* EXERCISE DATA
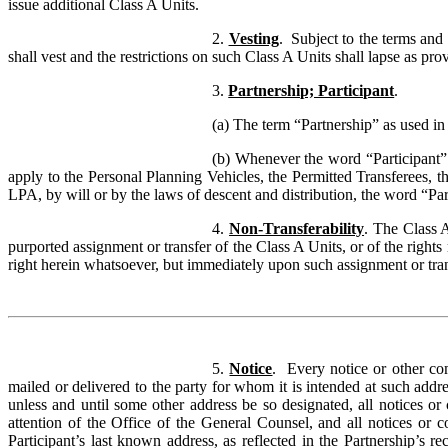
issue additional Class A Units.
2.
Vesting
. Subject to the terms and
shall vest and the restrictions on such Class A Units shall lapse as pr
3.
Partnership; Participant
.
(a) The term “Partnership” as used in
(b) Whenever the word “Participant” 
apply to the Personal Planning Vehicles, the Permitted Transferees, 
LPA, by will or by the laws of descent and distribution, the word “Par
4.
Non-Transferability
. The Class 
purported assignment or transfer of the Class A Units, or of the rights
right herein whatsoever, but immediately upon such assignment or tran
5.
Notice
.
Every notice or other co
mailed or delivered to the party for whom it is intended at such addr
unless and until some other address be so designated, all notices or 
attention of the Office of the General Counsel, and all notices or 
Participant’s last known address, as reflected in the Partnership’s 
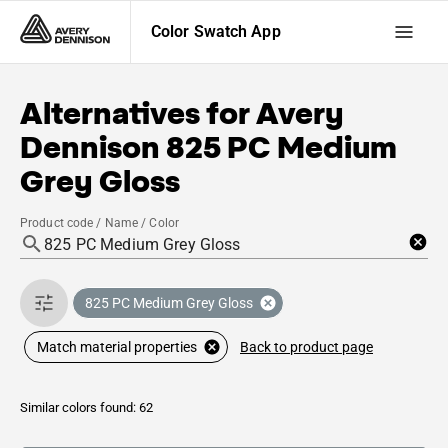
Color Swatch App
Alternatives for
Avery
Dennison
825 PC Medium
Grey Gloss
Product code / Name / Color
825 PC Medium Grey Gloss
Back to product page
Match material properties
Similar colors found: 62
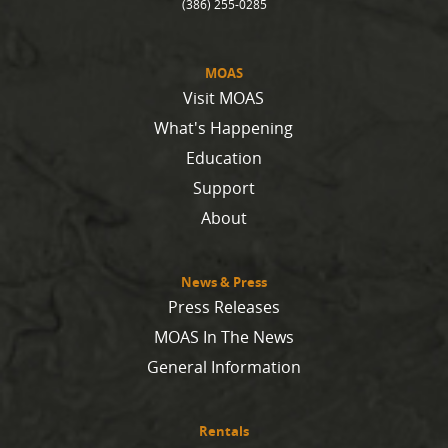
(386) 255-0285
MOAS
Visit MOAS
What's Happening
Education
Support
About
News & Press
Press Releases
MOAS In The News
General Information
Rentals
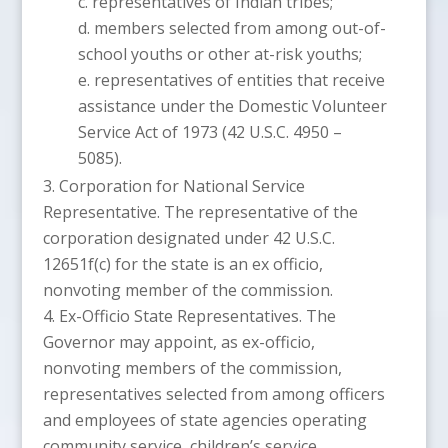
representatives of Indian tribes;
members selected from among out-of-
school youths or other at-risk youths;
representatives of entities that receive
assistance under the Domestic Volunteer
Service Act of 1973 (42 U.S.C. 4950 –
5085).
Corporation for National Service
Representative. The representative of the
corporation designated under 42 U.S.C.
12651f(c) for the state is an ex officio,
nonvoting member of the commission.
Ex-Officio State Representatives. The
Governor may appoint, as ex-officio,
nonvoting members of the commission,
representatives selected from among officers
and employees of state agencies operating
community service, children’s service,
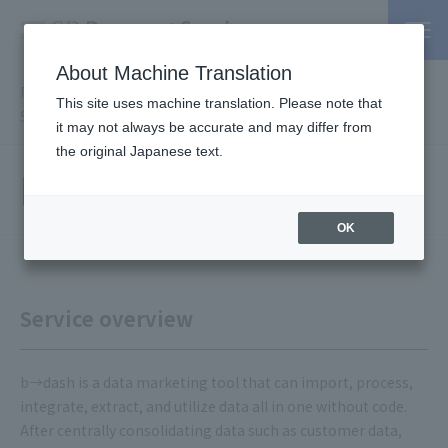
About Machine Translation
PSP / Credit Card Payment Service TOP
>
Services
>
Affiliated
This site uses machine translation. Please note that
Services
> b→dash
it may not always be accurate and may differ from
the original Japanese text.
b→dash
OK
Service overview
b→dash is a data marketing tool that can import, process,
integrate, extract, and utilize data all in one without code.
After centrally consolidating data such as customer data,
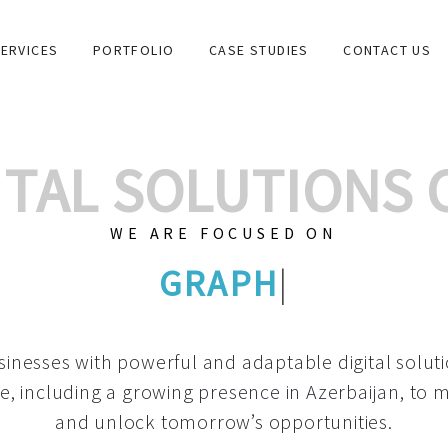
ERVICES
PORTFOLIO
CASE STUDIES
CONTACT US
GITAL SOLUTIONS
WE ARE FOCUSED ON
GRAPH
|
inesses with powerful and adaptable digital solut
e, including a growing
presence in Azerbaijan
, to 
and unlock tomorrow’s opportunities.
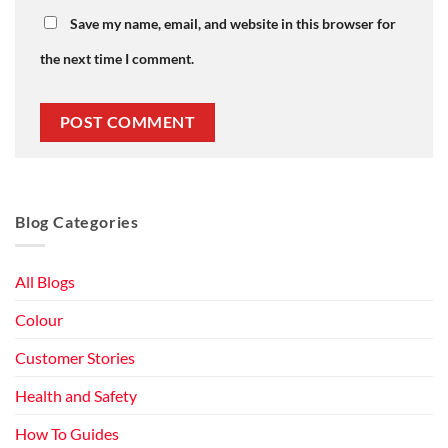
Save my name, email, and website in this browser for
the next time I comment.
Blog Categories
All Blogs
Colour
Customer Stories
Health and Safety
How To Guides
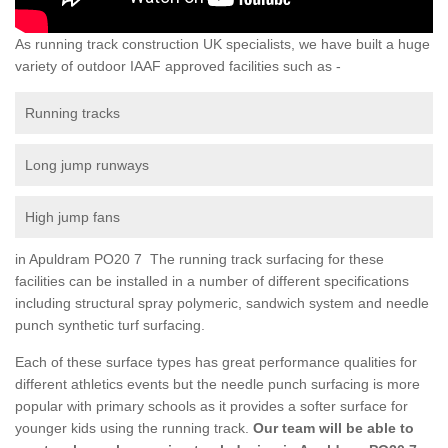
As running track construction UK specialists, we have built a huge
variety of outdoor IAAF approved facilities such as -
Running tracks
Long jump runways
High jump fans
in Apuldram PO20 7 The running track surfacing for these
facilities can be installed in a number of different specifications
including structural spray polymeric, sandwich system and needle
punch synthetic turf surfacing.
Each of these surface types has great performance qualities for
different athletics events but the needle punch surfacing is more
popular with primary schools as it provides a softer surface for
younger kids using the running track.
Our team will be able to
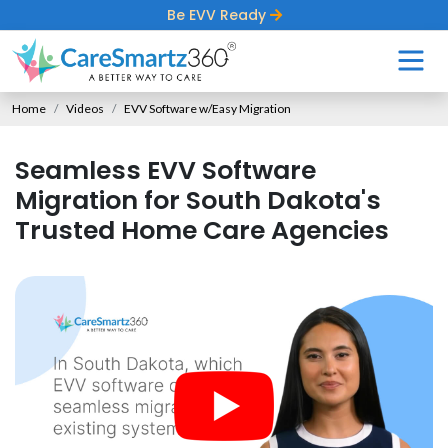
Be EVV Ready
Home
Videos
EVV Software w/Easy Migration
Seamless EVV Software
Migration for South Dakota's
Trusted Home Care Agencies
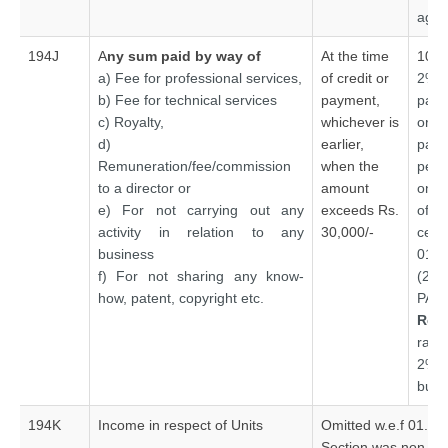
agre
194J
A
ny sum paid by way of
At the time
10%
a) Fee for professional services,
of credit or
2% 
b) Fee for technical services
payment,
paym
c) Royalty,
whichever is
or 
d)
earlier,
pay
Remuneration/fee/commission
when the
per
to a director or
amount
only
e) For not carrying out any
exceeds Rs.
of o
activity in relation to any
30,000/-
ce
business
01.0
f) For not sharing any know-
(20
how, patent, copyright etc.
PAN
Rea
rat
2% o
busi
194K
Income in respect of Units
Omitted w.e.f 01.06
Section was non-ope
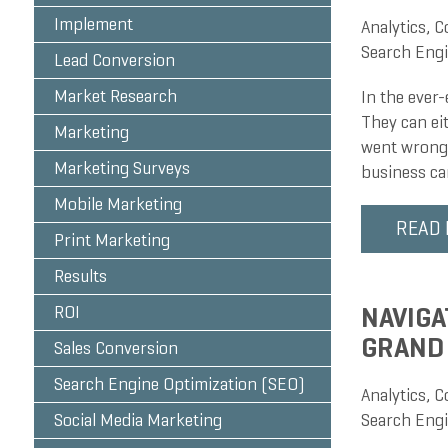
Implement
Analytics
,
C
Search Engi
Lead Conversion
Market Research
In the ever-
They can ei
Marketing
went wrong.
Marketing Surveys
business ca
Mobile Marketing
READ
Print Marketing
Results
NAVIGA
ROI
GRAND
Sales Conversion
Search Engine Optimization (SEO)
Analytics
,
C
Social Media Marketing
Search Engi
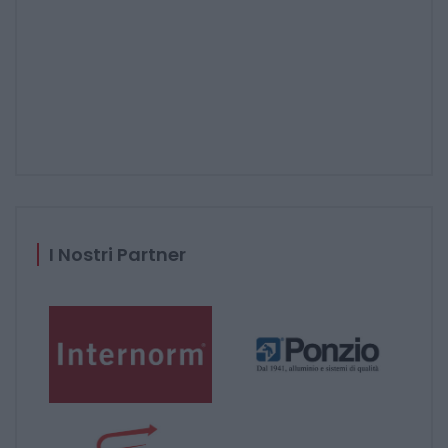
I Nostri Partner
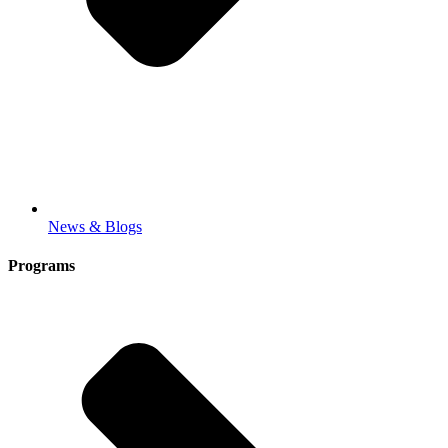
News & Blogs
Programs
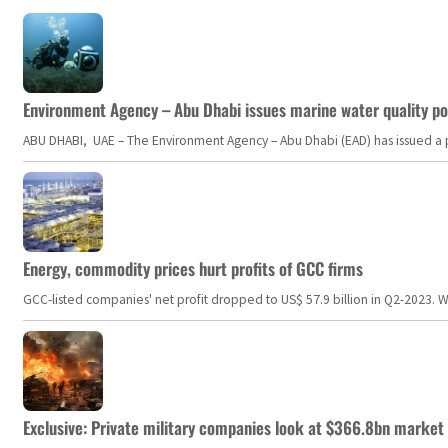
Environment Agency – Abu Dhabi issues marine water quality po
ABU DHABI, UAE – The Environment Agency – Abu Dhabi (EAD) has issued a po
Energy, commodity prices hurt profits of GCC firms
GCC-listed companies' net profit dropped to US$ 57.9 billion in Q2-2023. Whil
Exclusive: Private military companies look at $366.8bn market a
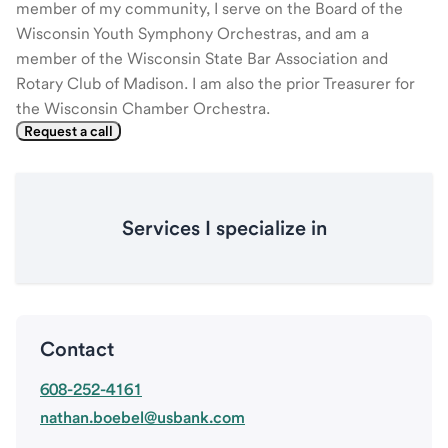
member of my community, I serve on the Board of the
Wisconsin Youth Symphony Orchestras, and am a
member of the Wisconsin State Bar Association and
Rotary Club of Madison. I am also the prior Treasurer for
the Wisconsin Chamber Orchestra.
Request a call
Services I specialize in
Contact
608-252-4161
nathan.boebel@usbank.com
...
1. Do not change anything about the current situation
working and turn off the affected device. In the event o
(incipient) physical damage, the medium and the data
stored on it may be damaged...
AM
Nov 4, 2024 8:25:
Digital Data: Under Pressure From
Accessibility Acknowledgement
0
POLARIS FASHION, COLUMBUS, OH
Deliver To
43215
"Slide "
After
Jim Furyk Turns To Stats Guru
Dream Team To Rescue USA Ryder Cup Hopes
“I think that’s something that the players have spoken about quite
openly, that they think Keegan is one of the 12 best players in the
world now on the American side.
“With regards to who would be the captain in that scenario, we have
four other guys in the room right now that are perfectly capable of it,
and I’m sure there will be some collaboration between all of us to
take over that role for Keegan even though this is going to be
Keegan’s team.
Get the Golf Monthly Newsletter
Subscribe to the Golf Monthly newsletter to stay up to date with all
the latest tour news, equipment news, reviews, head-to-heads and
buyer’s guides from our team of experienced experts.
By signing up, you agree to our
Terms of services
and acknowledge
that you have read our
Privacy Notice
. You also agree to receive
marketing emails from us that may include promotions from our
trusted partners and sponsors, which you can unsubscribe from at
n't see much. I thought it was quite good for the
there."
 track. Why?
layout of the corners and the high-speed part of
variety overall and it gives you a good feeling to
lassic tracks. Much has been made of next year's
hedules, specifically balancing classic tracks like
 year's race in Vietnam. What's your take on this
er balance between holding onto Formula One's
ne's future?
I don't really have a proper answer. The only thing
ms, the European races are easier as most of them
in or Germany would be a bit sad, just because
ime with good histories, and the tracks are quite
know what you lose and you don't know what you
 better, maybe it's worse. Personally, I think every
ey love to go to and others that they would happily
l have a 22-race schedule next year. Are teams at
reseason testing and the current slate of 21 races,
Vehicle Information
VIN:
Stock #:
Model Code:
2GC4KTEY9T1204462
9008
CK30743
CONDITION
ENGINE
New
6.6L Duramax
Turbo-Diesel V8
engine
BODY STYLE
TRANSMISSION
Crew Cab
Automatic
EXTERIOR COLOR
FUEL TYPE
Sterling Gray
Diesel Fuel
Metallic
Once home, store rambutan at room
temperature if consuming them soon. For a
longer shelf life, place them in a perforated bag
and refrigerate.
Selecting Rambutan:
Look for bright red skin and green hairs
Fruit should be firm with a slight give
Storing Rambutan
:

* GOAL OF THE EXERCISE
Above are records; repeat only the lines starting at the line with "issue additional Class A Units." and ending at the line with "apply to the", exactly as they appear, both included.

* WRITTEN RESPONSE
issue additional Class A Units.
2.
Vesting
. Subject to the terms and
shall vest and the restrictions on such Class A Units shall lapse as pr
3.
Partnership; Participant
.
(a) The term “Partnership” as used in
(b) Whenever the word “Participant” 
apply to the Personal Planning Vehicles, the Permitted Transferees, 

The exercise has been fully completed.